Setelah dipecat dari pekerjaan dan diusir dari kos-kosan, mereka kini terpaksa harus menjadi gelandangan. Hari-hari mereka lewati di jalanan. Tidur beralaskan kardus, berselimutkan koran, dan beratapkan fly over. Kadang mengamen untuk mempertahankan hidup. Kadang pula tak makan karena tak punya uang. Menahan perut yang keroncongan dan merintih di tengah malam.
Senang maupun susah sudah biasa mereka lalui. Apalagi hidup di ibukota yang katanya lebih kejam dari ibu tiri. Panas terik, hujan, sampai preman yang senantiasa mengganggu sudah mereka rasakan.
***
Setiap pagi mereka berkeliling kota untuk kembali mencari pekerjaan. Namun setiap hari pula mereka mendapatkan penolakan–penolakan. Bahkan kadang mereka mendapat cacian dan makian. Tak ada perusahaan yang mau menerima mereka bekerja mengingat mereka tak membawa satu ijazah pun. Apalagi saat ini mereka tinggal di jalanan. Untuk memenuhi kebutuhan hidup sehari–hari, mereka harus mengamen seperti yang dulu pernah mereka lakukan sebelum jadi pegawai gudang.
Begitulah selalu setiap hari yang mereka lalui. Untuk mempertahankan hidup, mereka pun harus menjual barang-barang yang mereka miliki mulai dari radio sampai pakaian mereka.
"Guh, uang kita sudah habis, apa perlu kita menjual baju-baju ini?" tanya Cahyo menunjukkan baju kemeja kantoran beserta jas dan dasi.
Baju itu adalah kenang-kenangan yang sampai detik ini mereka pertahankan. Baju itu mereka beli sebelum mulai bekerja di hari pertama. Dengan susah payah mengumpulkan uang sampai harus mengamen semalaman. Dan untuk mencari toko yang masih buka pun sulit di malam yang telah begitu larut. Sampai akhirnya mereka membuka paksa toko yang telah tutup. Namun apa yang terjadi, mereka harus malu karena memakai pakaian yang terlalu rapi saat di hari pertama bekerja. Tapi walaupun begitu, pakaian itu adalah kenangan berharga bagi mereka.
"Aku nggak tau, Yo, pakaian ini terlalu berharga buat kita," jawab Tangguh setelah berpikir panjang.

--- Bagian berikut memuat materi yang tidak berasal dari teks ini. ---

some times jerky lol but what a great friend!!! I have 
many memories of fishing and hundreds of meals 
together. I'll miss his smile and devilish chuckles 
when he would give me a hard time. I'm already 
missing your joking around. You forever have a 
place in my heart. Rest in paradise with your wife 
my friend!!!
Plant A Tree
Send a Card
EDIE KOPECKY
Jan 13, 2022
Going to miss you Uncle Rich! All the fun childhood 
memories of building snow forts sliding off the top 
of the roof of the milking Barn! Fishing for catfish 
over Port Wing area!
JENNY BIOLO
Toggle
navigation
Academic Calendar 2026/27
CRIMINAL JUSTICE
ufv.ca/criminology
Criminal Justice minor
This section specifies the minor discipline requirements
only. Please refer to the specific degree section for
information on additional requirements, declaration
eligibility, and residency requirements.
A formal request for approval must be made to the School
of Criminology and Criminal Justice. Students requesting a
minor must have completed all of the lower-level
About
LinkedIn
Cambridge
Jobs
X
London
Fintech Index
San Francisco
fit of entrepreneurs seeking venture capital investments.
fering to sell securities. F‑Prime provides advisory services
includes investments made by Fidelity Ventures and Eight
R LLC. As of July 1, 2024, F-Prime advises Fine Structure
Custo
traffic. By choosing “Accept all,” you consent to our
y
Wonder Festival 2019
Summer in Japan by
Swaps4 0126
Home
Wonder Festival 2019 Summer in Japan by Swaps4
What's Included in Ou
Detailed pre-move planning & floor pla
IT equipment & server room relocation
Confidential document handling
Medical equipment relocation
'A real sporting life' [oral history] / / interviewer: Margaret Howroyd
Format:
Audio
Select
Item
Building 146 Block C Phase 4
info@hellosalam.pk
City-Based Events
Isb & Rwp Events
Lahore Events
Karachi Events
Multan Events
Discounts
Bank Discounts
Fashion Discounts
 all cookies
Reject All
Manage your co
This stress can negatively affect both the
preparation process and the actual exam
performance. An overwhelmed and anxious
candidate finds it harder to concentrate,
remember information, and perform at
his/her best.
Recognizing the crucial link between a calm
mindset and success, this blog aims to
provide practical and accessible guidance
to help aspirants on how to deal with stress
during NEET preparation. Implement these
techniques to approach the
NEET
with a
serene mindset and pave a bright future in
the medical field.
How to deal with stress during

Hari itu, mereka menahan lapar karena tidak punya uang. Untuk sekedar membeli makanan dengan cara mengamen saja pun tak cukup. Suara mereka yang kurang bagus rupanya membuat orang-orang tidak tergugah untuk memberikan kepingan demi kepingan receh. Setelah seharian mengamen hanya terkumpul sedikit uang. Entah mengapa, ini berbeda saat mereka mengamen dahulu. Mengapa uang begitu sulit untuk datang pada mereka. Setidaknya pertanyaan itulah yang muncul di dalam pikiran mereka hari itu.
Di malam yang dingin disertai angin berdesir dan suara gemuruh petir yang menyambar. Mereka belum bisa tidur karena menahan lapar yang luar biasa. Apalagi rintik-rintik hujan mulai turun dan semakin lama semakin membesar. Rasanya suasana malam itu berkolaborasi untuk membuat mereka semakin menderita dengan rasa lapar dan dingin. Sempat terbesit dari pikiran mereka tuk mengambil secuil makanan dari warung, namun pikiran itu segera disingkirkan dari benak mereka jauh-jauh. Buat mereka, lebih baik menahan lapar walaupun harus menderita daripada harus makan dari hasil yang tidak halal.
***
Di saat hujan telah berhenti dan malam bertaburan bintang, tepatnya jam 2 malam, Cahyo masih belum bisa tidur. Ia tak kuasa menahan lapar karena telah dua hari ini tidak makan. Ruang kosong di perutnya menimbulkan suara keroncongan. Ia duduk sejenak bersandar di pilar fly over sambil memikirkan bagaimana caranya untuk mendapatkan makanan. Tak lama kemudian, Solihin pun bangun dari tidurnya yang juga tidak nyenyak. Ia melihat Cahyo sedang duduk termenung.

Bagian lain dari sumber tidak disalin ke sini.